The contribution of antitumor immunity to metastatic dormancy is poorly understood. Here we show that the long noncoding RNA Malat1 is required for tumor initiation and metastatic reactivation in mouse models of breast cancer and other tumor types. Malat1 localizes to nuclear speckles to couple transcription, splicing and mRNA maturation. In metastatic cells, Malat1 induces WNT ligands, autocrine loops to promote self-renewal and the expression of Serpin protease inhibitors. Through inhibition of caspase-1 and cathepsin G, SERPINB6B prevents gasdermin D-mediated induction of pyroptosis. In this way, SERPINB6B suppresses immunogenic cell death and confers evasion of T cell-mediated tumor lysis of incipient metastatic cells. On-target inhibition of Malat1 using therapeutic antisense nucleotides suppresses metastasis in a SERPINB6B-dependent manner. These results suggest that Malat1-induced expression of SERPINB6B can titrate pyroptosis and immune recognition at metastatic sites. Thus, Malat1 is at the nexus of tumor initiation, reactivation and immune evasion and represents a tractable and clinically relevant drug target.
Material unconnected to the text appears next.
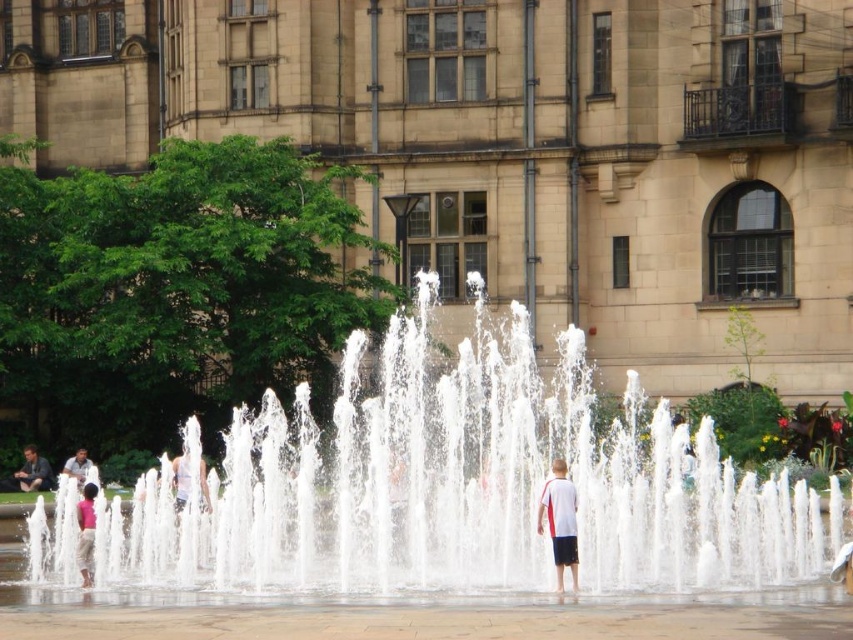 Question: Is white cotton shirt at center thinner than matte gray shirt at lower left?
抗肿瘤免疫对转移休眠的贡献知之甚少。在这里，我们表明，在乳腺癌和其他肿瘤类型的小鼠模型中，长非编码 RNA Malat1 是肿瘤发生和转移再激活所必需的。Malat1 定位于核斑点以耦合转录、剪接和 mRNA 成熟。在转移细胞中，Malat1 诱导 WNT 配体、自分泌环以促进自我更新和丝氨酸蛋白酶抑制剂的表达。通过抑制 caspase-1 和组织蛋白酶 G，SERPINB6B 可以防止gasdermin D 介导的焦亡诱导。通过这种方式，SERPINB6B 抑制免疫原性细胞死亡，并逃避 T 细胞介导的早期转移细胞的肿瘤溶解。使用治疗性反义核苷酸对 Malat1 进行靶向抑制，以 SERPINB6B 依赖性方式抑制转移。这些结果表明 Malat1 诱导的 SERPINB6B 表达可以滴定转移部位的细胞焦亡和免疫识别。因此，Malat1 处于肿瘤发生、再激活和免疫逃避的关系中，代表了一个易于处理且具有临床相关性的药物靶点。